Chris Burtness lives in Santa Ynez. She said she recently approached a four-way stop, looked both ways and began to pull out when another driver came flying through the intersection.
“A guy goes by me at 35 miles an hour,” Burtness said. “I could see the face of the person I would have hit and they are looking at me like, ‘What are you doing?’ They didn't see the stop sign because it was covered by an olive tree.”
Four years ago, a 15-year-old Santa Ynez Valley high school student died after being struck by a minivan while crossing a nearby intersection on Highway 246. The school said the crosswalk was shrouded by dense trees and bushes.
Burtness said locals know what to watch for, but tourists visiting the area don’t.
“We have so many tourists in the area [and] they don’t know where some of our four-way stop signs are,” Burtness said.

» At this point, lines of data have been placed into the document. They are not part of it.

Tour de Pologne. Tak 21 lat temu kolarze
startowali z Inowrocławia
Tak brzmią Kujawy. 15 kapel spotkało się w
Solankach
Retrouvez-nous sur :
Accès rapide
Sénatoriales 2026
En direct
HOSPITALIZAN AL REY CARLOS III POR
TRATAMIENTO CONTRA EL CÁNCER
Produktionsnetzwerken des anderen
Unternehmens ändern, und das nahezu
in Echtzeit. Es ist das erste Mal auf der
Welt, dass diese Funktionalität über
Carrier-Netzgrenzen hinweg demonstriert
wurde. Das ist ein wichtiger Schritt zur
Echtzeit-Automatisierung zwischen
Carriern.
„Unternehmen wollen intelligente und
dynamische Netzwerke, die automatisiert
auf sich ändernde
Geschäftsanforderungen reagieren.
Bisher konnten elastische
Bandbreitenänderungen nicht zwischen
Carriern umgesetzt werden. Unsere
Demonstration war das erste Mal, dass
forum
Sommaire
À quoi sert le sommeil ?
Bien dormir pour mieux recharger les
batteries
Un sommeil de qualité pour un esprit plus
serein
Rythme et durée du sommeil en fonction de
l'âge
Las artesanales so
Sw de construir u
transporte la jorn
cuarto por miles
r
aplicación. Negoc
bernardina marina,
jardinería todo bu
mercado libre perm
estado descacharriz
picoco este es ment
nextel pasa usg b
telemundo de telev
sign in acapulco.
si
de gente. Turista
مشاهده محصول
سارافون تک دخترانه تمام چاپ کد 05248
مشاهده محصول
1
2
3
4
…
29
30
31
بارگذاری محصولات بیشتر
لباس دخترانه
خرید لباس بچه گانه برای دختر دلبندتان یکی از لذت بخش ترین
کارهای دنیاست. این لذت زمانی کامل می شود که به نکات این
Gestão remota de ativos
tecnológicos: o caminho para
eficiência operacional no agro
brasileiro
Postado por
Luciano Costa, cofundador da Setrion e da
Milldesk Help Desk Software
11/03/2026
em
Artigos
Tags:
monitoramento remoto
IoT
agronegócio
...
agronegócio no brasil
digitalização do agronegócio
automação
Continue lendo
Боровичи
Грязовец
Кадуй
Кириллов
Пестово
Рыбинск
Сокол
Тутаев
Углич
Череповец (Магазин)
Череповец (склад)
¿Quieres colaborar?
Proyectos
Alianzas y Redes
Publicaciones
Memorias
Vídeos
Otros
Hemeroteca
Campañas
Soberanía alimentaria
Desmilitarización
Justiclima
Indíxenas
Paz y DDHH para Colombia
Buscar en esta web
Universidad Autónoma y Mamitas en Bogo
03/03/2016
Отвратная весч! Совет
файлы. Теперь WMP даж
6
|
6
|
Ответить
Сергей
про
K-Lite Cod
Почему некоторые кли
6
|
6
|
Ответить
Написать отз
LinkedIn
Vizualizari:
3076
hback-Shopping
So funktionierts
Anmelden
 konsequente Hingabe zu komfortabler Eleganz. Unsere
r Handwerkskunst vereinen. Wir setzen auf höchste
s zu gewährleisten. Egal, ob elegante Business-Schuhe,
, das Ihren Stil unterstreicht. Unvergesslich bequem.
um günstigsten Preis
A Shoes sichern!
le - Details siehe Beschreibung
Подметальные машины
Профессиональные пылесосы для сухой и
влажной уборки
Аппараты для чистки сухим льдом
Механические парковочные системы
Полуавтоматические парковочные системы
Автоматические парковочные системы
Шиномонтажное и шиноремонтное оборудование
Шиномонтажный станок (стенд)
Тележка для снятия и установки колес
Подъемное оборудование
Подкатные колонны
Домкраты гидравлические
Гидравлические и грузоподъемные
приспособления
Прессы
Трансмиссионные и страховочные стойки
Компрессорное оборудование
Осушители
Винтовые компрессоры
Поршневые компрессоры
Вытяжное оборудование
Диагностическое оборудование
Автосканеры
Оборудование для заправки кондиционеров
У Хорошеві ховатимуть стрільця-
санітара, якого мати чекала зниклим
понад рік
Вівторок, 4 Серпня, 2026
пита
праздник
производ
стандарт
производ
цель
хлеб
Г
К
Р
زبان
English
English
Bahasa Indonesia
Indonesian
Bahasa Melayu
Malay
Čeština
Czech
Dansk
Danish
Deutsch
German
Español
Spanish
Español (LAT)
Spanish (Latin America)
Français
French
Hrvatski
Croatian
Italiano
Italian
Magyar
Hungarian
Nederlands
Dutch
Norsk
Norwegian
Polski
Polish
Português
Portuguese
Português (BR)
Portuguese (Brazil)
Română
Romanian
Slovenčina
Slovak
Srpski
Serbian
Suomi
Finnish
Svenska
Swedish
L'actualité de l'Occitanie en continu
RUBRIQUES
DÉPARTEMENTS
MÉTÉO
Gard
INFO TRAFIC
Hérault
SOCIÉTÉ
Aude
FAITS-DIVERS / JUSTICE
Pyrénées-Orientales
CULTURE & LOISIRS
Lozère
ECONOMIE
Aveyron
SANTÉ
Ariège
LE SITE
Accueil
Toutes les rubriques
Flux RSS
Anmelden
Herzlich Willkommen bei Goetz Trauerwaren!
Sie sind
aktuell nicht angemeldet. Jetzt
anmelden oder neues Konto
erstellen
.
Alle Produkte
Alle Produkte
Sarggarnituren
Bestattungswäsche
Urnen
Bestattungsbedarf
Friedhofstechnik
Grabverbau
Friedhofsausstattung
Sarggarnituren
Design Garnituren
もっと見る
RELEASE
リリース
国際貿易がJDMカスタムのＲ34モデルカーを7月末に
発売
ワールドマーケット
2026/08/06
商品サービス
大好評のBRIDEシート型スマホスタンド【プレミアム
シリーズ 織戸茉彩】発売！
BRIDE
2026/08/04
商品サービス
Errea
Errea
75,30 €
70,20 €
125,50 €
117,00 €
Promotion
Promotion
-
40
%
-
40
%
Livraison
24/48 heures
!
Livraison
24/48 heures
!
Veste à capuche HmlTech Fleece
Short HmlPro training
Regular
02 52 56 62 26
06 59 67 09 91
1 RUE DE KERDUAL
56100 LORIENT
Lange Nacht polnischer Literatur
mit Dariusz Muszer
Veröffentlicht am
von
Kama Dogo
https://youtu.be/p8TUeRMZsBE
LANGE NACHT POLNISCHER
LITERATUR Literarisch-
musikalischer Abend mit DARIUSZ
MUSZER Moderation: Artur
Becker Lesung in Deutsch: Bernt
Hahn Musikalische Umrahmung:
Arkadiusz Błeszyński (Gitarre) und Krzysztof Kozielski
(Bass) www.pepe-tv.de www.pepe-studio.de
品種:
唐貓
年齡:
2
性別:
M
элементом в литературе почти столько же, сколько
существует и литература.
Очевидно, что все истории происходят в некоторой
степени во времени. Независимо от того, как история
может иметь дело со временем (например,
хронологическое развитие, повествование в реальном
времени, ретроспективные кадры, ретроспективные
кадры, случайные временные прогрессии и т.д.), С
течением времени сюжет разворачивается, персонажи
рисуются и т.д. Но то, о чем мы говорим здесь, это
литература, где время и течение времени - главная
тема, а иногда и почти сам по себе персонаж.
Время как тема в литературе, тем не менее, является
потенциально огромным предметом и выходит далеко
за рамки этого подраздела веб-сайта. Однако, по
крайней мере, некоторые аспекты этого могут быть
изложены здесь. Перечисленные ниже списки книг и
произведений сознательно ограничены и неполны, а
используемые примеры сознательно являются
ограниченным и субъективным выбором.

Another local resident, Beth Benefile, echoed the same sentiment at Wednesday’s meeting.
“The casino and the wine industry [are] really polluting the area with tourists,” Benefile said.
Tourism in the Santa Ynez Valley is a main economic driver for the area. In addition to wineries and the Chumash casino, there are other draws such as Pea Soup Andersen's in Buellton, Solvang’s old-world Danish decor, and the cowboy town of Santa Ynez.
This year, Santa Barbara County’s regional planning agency—the Santa Barbara County Association of Governments (SBCAG)—the Santa Ynez Band of Chumash Indians, and Caltrans commissioned a $350,000 traffic study of the area. Using third-party, anonymous cell phone data from drivers, they are looking at travel times, speeds and congestion in the triangle of Highways 101, 246 and 154. Possible solutions under considered are installing roundabouts, signalized crosswalks and even removing lanes from roadways.
But before any changes are made, SBCAG's Michael Becker said they are taking a holistic approach to traffic issues in the area.
“[We’re] looking at the entire corridor and knowing what the impacts of one project [could be],” Becker said. “Essentially, if you release a bottle neck in one place, potentially you are just moving that bottleneck someplace else.”
According to SBCAG, "the new Traffic Circulation and Safety Study will identify and prioritize improvements that can accommodate future traffic increases, improve safety and ensure connections among various modes of transportation. A Bicycle Master Plan will be developed separately and will be coordinated with the overall traffic plan which is intended to provide a better quality of life for pedestrians, cyclists, motorists, residents and businesses in the Santa Ynez Valley."
Officials and traffic experts will take the community's input into consideration and then have another meeting in the winter, before they release results of their study in the spring. The goal is to create both short-term and long-term traffic solution. But even the short-term options could take years to resolve.